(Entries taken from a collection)
- - -
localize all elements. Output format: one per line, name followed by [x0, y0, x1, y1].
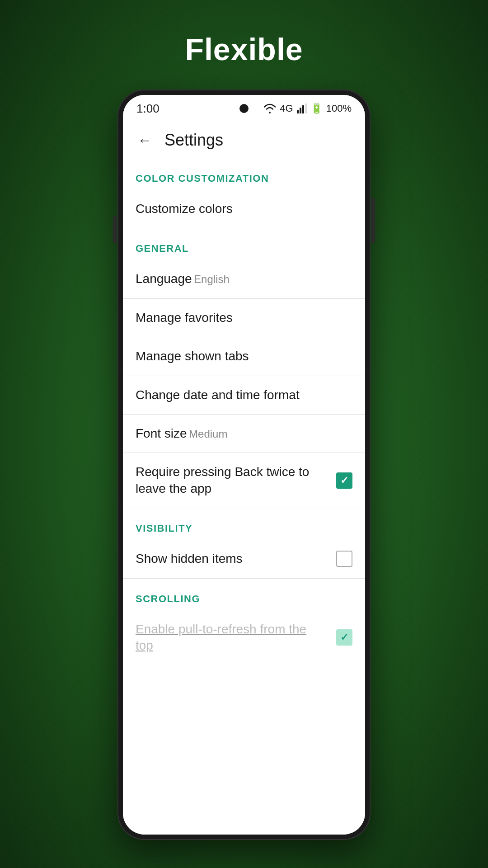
item-title-font-size: Font size	[136, 426, 187, 440]
status-icons: 4G 🔋 100%	[263, 103, 352, 114]
status-bar: 1:00 4G 🔋	[123, 95, 365, 122]
item-title-pull-to-refresh: Enable pull-to-refresh from the top	[136, 621, 336, 654]
checkmark-back-twice: ✓	[340, 475, 348, 486]
settings-item-back-twice[interactable]: Require pressing Back twice to leave the…	[123, 453, 365, 508]
phone-screen: 1:00 4G 🔋	[123, 95, 365, 835]
settings-list: COLOR CUSTOMIZATION Customize colors GEN…	[123, 158, 365, 835]
settings-item-pull-to-refresh[interactable]: Enable pull-to-refresh from the top ✓	[123, 610, 365, 665]
settings-item-manage-favorites[interactable]: Manage favorites	[123, 299, 365, 337]
phone-device: 1:00 4G 🔋	[117, 90, 371, 840]
status-time: 1:00	[136, 102, 160, 116]
settings-item-date-time-format[interactable]: Change date and time format	[123, 376, 365, 414]
item-subtitle-font-size: Medium	[189, 428, 227, 440]
settings-item-show-hidden[interactable]: Show hidden items	[123, 540, 365, 578]
svg-rect-0	[297, 110, 299, 113]
item-title-date-time-format: Change date and time format	[136, 388, 300, 402]
camera-cutout	[239, 104, 249, 113]
checkbox-show-hidden[interactable]	[336, 551, 352, 567]
item-title-customize-colors: Customize colors	[136, 202, 233, 216]
section-header-scrolling: SCROLLING	[123, 579, 365, 610]
signal-icon	[297, 104, 307, 113]
item-subtitle-language: English	[194, 273, 230, 285]
item-title-back-twice: Require pressing Back twice to leave the…	[136, 464, 336, 497]
item-title-manage-favorites: Manage favorites	[136, 311, 233, 325]
section-header-color: COLOR CUSTOMIZATION	[123, 158, 365, 190]
back-button[interactable]: ←	[134, 128, 155, 152]
settings-item-manage-tabs[interactable]: Manage shown tabs	[123, 337, 365, 375]
battery-percent: 100%	[326, 103, 352, 114]
section-header-visibility: VISIBILITY	[123, 508, 365, 540]
checkmark-pull-to-refresh: ✓	[340, 632, 348, 643]
settings-item-font-size[interactable]: Font size Medium	[123, 415, 365, 453]
checkbox-pull-to-refresh[interactable]: ✓	[336, 629, 352, 646]
svg-rect-1	[300, 108, 301, 113]
checkbox-back-twice[interactable]: ✓	[336, 472, 352, 489]
section-header-general: GENERAL	[123, 228, 365, 260]
network-type-label: 4G	[280, 103, 293, 114]
svg-rect-2	[302, 105, 304, 113]
settings-item-customize-colors[interactable]: Customize colors	[123, 190, 365, 228]
item-title-language: Language	[136, 272, 192, 286]
app-title: Settings	[164, 131, 223, 150]
settings-item-language[interactable]: Language English	[123, 260, 365, 298]
app-bar: ← Settings	[123, 122, 365, 158]
item-title-show-hidden: Show hidden items	[136, 551, 336, 567]
page-title: Flexible	[185, 32, 303, 67]
svg-rect-3	[305, 104, 307, 113]
battery-label: 🔋	[310, 103, 323, 114]
item-title-manage-tabs: Manage shown tabs	[136, 349, 249, 363]
wifi-icon	[263, 104, 276, 113]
- - -
### ASSIGNED TASK:
The preceding entries are to be written out again exactly, with the pictures removed.

### ANSWER BOX:
localize all elements. Output format: one per line, name followed by [x0, y0, x1, y1].
item-title-font-size: Font size	[136, 426, 187, 440]
status-icons: 4G 🔋 100%	[263, 103, 352, 114]
status-bar: 1:00 4G 🔋	[123, 95, 365, 122]
item-title-pull-to-refresh: Enable pull-to-refresh from the top	[136, 621, 336, 654]
checkmark-back-twice: ✓	[340, 475, 348, 486]
settings-item-back-twice[interactable]: Require pressing Back twice to leave the…	[123, 453, 365, 508]
phone-screen: 1:00 4G 🔋	[123, 95, 365, 835]
settings-list: COLOR CUSTOMIZATION Customize colors GEN…	[123, 158, 365, 835]
settings-item-pull-to-refresh[interactable]: Enable pull-to-refresh from the top ✓	[123, 610, 365, 665]
settings-item-manage-favorites[interactable]: Manage favorites	[123, 299, 365, 337]
phone-device: 1:00 4G 🔋	[117, 90, 371, 840]
status-time: 1:00	[136, 102, 160, 116]
settings-item-date-time-format[interactable]: Change date and time format	[123, 376, 365, 414]
item-subtitle-font-size: Medium	[189, 428, 227, 440]
settings-item-show-hidden[interactable]: Show hidden items	[123, 540, 365, 578]
svg-rect-0	[297, 110, 299, 113]
item-title-date-time-format: Change date and time format	[136, 388, 300, 402]
camera-cutout	[239, 104, 249, 113]
checkbox-show-hidden[interactable]	[336, 551, 352, 567]
item-title-customize-colors: Customize colors	[136, 202, 233, 216]
section-header-scrolling: SCROLLING	[123, 579, 365, 610]
signal-icon	[297, 104, 307, 113]
item-subtitle-language: English	[194, 273, 230, 285]
item-title-back-twice: Require pressing Back twice to leave the…	[136, 464, 336, 497]
item-title-manage-favorites: Manage favorites	[136, 311, 233, 325]
section-header-color: COLOR CUSTOMIZATION	[123, 158, 365, 190]
back-button[interactable]: ←	[134, 128, 155, 152]
settings-item-manage-tabs[interactable]: Manage shown tabs	[123, 337, 365, 375]
battery-percent: 100%	[326, 103, 352, 114]
section-header-visibility: VISIBILITY	[123, 508, 365, 540]
checkmark-pull-to-refresh: ✓	[340, 632, 348, 643]
settings-item-font-size[interactable]: Font size Medium	[123, 415, 365, 453]
checkbox-pull-to-refresh[interactable]: ✓	[336, 629, 352, 646]
svg-rect-1	[300, 108, 301, 113]
checkbox-back-twice[interactable]: ✓	[336, 472, 352, 489]
section-header-general: GENERAL	[123, 228, 365, 260]
network-type-label: 4G	[280, 103, 293, 114]
svg-rect-2	[302, 105, 304, 113]
settings-item-customize-colors[interactable]: Customize colors	[123, 190, 365, 228]
item-title-language: Language	[136, 272, 192, 286]
app-title: Settings	[164, 131, 223, 150]
settings-item-language[interactable]: Language English	[123, 260, 365, 298]
app-bar: ← Settings	[123, 122, 365, 158]
item-title-show-hidden: Show hidden items	[136, 551, 336, 567]
page-title: Flexible	[185, 32, 303, 67]
svg-rect-3	[305, 104, 307, 113]
battery-label: 🔋	[310, 103, 323, 114]
item-title-manage-tabs: Manage shown tabs	[136, 349, 249, 363]
wifi-icon	[263, 104, 276, 113]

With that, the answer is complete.